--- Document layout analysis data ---
────────
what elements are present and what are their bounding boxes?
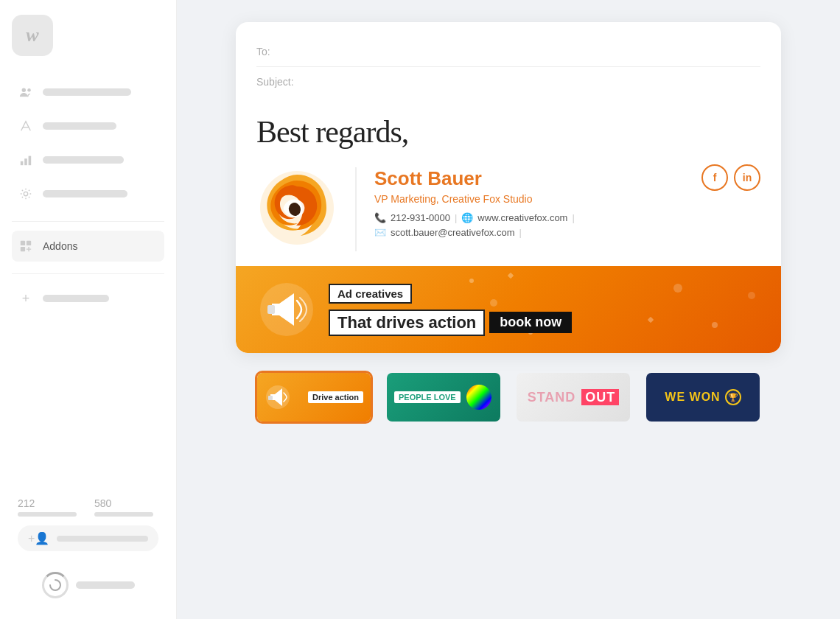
svg-rect-4	[29, 156, 32, 166]
thumbnail-we-won[interactable]: WE WON 🏆	[644, 371, 762, 424]
users-icon	[18, 84, 34, 100]
svg-rect-3	[24, 158, 27, 165]
sig-title: VP Marketing, Creative Fox Studio	[374, 193, 760, 205]
thumbnail-drive-action[interactable]: Drive action	[255, 371, 373, 424]
thumb-people-label: PEOPLE LOVE	[394, 391, 461, 403]
svg-rect-6	[21, 241, 25, 245]
main-content: To: Subject: Best regards,	[177, 0, 840, 619]
sidebar-item-label	[43, 88, 131, 96]
thumb-wewon-label: WE WON	[665, 391, 720, 404]
svg-point-11	[469, 279, 474, 283]
svg-point-14	[673, 284, 682, 293]
sidebar-add-item[interactable]: +	[12, 283, 164, 314]
subject-label: Subject:	[256, 76, 294, 88]
email-greeting: Best regards,	[256, 114, 760, 150]
design-icon	[18, 118, 34, 134]
svg-point-24	[466, 385, 491, 410]
email-header: To: Subject:	[236, 22, 781, 97]
sig-email: scott.bauer@creativefox.com	[391, 227, 515, 238]
gear-icon	[18, 186, 34, 202]
svg-point-5	[24, 192, 27, 195]
banner-cta: book now	[489, 312, 572, 333]
web-icon: 🌐	[461, 212, 473, 223]
signature-divider	[355, 167, 357, 251]
sidebar-item-design[interactable]	[12, 111, 164, 141]
to-label: To:	[256, 46, 270, 57]
svg-rect-2	[21, 161, 24, 165]
phone-icon: 📞	[374, 212, 386, 223]
company-logo	[256, 167, 337, 251]
svg-rect-18	[508, 273, 514, 279]
sig-phone: 212-931-0000	[391, 212, 450, 223]
banner-text-block: Ad creatives That drives action book now	[329, 284, 572, 336]
stat-bar-1	[18, 512, 77, 517]
linkedin-button[interactable]: in	[734, 164, 760, 191]
svg-point-16	[748, 292, 755, 299]
svg-rect-23	[268, 396, 273, 400]
sidebar-item-label	[43, 122, 116, 130]
svg-point-0	[22, 88, 26, 92]
logo-letter: w	[26, 24, 38, 46]
svg-rect-19	[648, 317, 654, 323]
stat-num-1: 212	[18, 497, 77, 509]
thumbnail-strip: Drive action PEOPLE LOVE	[255, 371, 762, 424]
member-label-bar	[57, 536, 148, 542]
trophy-icon: 🏆	[725, 389, 741, 405]
sidebar-divider	[12, 221, 164, 222]
svg-rect-21	[267, 305, 275, 314]
sidebar-item-addons[interactable]: Addons	[12, 231, 164, 262]
sig-phone-row: 📞 212-931-0000 | 🌐 www.creativefox.com |	[374, 212, 760, 223]
add-icon: +	[18, 290, 34, 307]
signature-info: Scott Bauer f in VP Marketing, Creative …	[374, 167, 760, 238]
sidebar-stats: 212 580 +👤	[12, 489, 164, 560]
sig-name: Scott Bauer	[374, 167, 482, 190]
sidebar-divider-2	[12, 273, 164, 274]
email-preview-card: To: Subject: Best regards,	[236, 22, 781, 353]
svg-point-15	[712, 322, 718, 328]
svg-point-1	[27, 88, 31, 92]
banner-megaphone	[253, 276, 320, 343]
add-item-label	[43, 295, 109, 302]
sig-website: www.creativefox.com	[477, 212, 567, 223]
analytics-icon	[18, 152, 34, 168]
spinner-icon	[42, 572, 69, 598]
email-to-field[interactable]: To:	[256, 37, 760, 67]
facebook-button[interactable]: f	[701, 164, 728, 191]
sidebar-footer	[12, 560, 164, 604]
sidebar-item-label	[43, 156, 124, 164]
add-member-icon: +👤	[28, 531, 49, 545]
thumbnail-people-love[interactable]: PEOPLE LOVE	[385, 371, 503, 424]
addons-icon	[18, 238, 34, 254]
sig-social-links: f in	[701, 164, 760, 191]
email-body: Best regards,	[236, 97, 781, 266]
thumbnail-stand-out[interactable]: STAND OUT	[514, 371, 632, 424]
sidebar-add-member[interactable]: +👤	[18, 525, 158, 551]
banner-tag: Ad creatives	[329, 284, 412, 304]
app-logo[interactable]: w	[12, 15, 53, 56]
sidebar-item-analytics[interactable]	[12, 144, 164, 175]
sidebar-item-users[interactable]	[12, 77, 164, 108]
email-signature: Scott Bauer f in VP Marketing, Creative …	[256, 167, 760, 266]
svg-rect-7	[27, 241, 31, 245]
stat-num-2: 580	[94, 497, 153, 509]
sig-contact: 📞 212-931-0000 | 🌐 www.creativefox.com |…	[374, 212, 760, 238]
email-banner: Ad creatives That drives action book now	[236, 266, 781, 353]
sidebar-item-settings[interactable]	[12, 178, 164, 209]
thumb-standout-label: STAND OUT	[528, 390, 620, 405]
addons-label: Addons	[43, 240, 77, 252]
svg-rect-8	[21, 247, 25, 251]
sig-company: Creative Fox Studio	[442, 193, 533, 205]
thumb-drive-label: Drive action	[308, 391, 363, 403]
stat-bar-2	[94, 512, 153, 517]
sidebar-item-label	[43, 190, 127, 197]
sig-email-row: ✉️ scott.bauer@creativefox.com |	[374, 227, 760, 238]
sidebar: w Addons +	[0, 0, 177, 619]
footer-label	[76, 581, 135, 589]
email-icon: ✉️	[374, 227, 386, 238]
banner-headline: That drives action	[329, 310, 485, 336]
email-subject-field[interactable]: Subject:	[256, 67, 760, 97]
────────
--- The task ---
A verbatim copy of the entries, stripped of pictures, should be produced.

--- Output of the exercise ---
what elements are present and what are their bounding boxes?
svg-rect-4	[29, 156, 32, 166]
thumbnail-we-won[interactable]: WE WON 🏆	[644, 371, 762, 424]
users-icon	[18, 84, 34, 100]
svg-rect-3	[24, 158, 27, 165]
sig-title: VP Marketing, Creative Fox Studio	[374, 193, 760, 205]
thumbnail-drive-action[interactable]: Drive action	[255, 371, 373, 424]
thumb-people-label: PEOPLE LOVE	[394, 391, 461, 403]
svg-rect-6	[21, 241, 25, 245]
main-content: To: Subject: Best regards,	[177, 0, 840, 619]
sidebar-item-label	[43, 88, 131, 96]
thumb-wewon-label: WE WON	[665, 391, 720, 404]
svg-point-11	[469, 279, 474, 283]
svg-point-14	[673, 284, 682, 293]
sidebar-add-item[interactable]: +	[12, 283, 164, 314]
subject-label: Subject:	[256, 76, 294, 88]
email-greeting: Best regards,	[256, 114, 760, 150]
design-icon	[18, 118, 34, 134]
svg-point-24	[466, 385, 491, 410]
email-header: To: Subject:	[236, 22, 781, 97]
sig-email: scott.bauer@creativefox.com	[391, 227, 515, 238]
gear-icon	[18, 186, 34, 202]
svg-point-5	[24, 192, 27, 195]
banner-cta: book now	[489, 312, 572, 333]
web-icon: 🌐	[461, 212, 473, 223]
signature-divider	[355, 167, 357, 251]
sidebar-item-design[interactable]	[12, 111, 164, 141]
to-label: To:	[256, 46, 270, 57]
svg-rect-2	[21, 161, 24, 165]
phone-icon: 📞	[374, 212, 386, 223]
company-logo	[256, 167, 337, 251]
svg-rect-18	[508, 273, 514, 279]
sig-phone: 212-931-0000	[391, 212, 450, 223]
banner-text-block: Ad creatives That drives action book now	[329, 284, 572, 336]
stat-bar-1	[18, 512, 77, 517]
linkedin-button[interactable]: in	[734, 164, 760, 191]
svg-point-16	[748, 292, 755, 299]
svg-rect-23	[268, 396, 273, 400]
sidebar-item-label	[43, 122, 116, 130]
svg-point-0	[22, 88, 26, 92]
logo-letter: w	[26, 24, 38, 46]
svg-rect-19	[648, 317, 654, 323]
stat-num-1: 212	[18, 497, 77, 509]
thumbnail-strip: Drive action PEOPLE LOVE	[255, 371, 762, 424]
member-label-bar	[57, 536, 148, 542]
trophy-icon: 🏆	[725, 389, 741, 405]
sidebar-divider	[12, 221, 164, 222]
svg-rect-21	[267, 305, 275, 314]
sidebar-item-addons[interactable]: Addons	[12, 231, 164, 262]
sig-phone-row: 📞 212-931-0000 | 🌐 www.creativefox.com |	[374, 212, 760, 223]
add-icon: +	[18, 290, 34, 307]
signature-info: Scott Bauer f in VP Marketing, Creative …	[374, 167, 760, 238]
sidebar-stats: 212 580 +👤	[12, 489, 164, 560]
sig-name: Scott Bauer	[374, 167, 482, 190]
sidebar-divider-2	[12, 273, 164, 274]
email-preview-card: To: Subject: Best regards,	[236, 22, 781, 353]
svg-point-15	[712, 322, 718, 328]
svg-point-1	[27, 88, 31, 92]
banner-megaphone	[253, 276, 320, 343]
add-item-label	[43, 295, 109, 302]
sig-website: www.creativefox.com	[477, 212, 567, 223]
analytics-icon	[18, 152, 34, 168]
spinner-icon	[42, 572, 69, 598]
email-to-field[interactable]: To:	[256, 37, 760, 67]
facebook-button[interactable]: f	[701, 164, 728, 191]
sidebar-footer	[12, 560, 164, 604]
sidebar-item-label	[43, 156, 124, 164]
add-member-icon: +👤	[28, 531, 49, 545]
thumbnail-people-love[interactable]: PEOPLE LOVE	[385, 371, 503, 424]
addons-icon	[18, 238, 34, 254]
sig-social-links: f in	[701, 164, 760, 191]
email-body: Best regards,	[236, 97, 781, 266]
thumbnail-stand-out[interactable]: STAND OUT	[514, 371, 632, 424]
sidebar-add-member[interactable]: +👤	[18, 525, 158, 551]
banner-tag: Ad creatives	[329, 284, 412, 304]
app-logo[interactable]: w	[12, 15, 53, 56]
sidebar-item-analytics[interactable]	[12, 144, 164, 175]
sidebar-item-users[interactable]	[12, 77, 164, 108]
email-signature: Scott Bauer f in VP Marketing, Creative …	[256, 167, 760, 266]
svg-rect-7	[27, 241, 31, 245]
stat-num-2: 580	[94, 497, 153, 509]
sig-contact: 📞 212-931-0000 | 🌐 www.creativefox.com |…	[374, 212, 760, 238]
email-banner: Ad creatives That drives action book now	[236, 266, 781, 353]
sidebar-item-settings[interactable]	[12, 178, 164, 209]
thumb-standout-label: STAND OUT	[528, 390, 620, 405]
addons-label: Addons	[43, 240, 77, 252]
svg-rect-8	[21, 247, 25, 251]
sig-company: Creative Fox Studio	[442, 193, 533, 205]
thumb-drive-label: Drive action	[308, 391, 363, 403]
stat-bar-2	[94, 512, 153, 517]
sidebar-item-label	[43, 190, 127, 197]
sig-email-row: ✉️ scott.bauer@creativefox.com |	[374, 227, 760, 238]
sidebar: w Addons +	[0, 0, 177, 619]
footer-label	[76, 581, 135, 589]
email-icon: ✉️	[374, 227, 386, 238]
banner-headline: That drives action	[329, 310, 485, 336]
email-subject-field[interactable]: Subject:	[256, 67, 760, 97]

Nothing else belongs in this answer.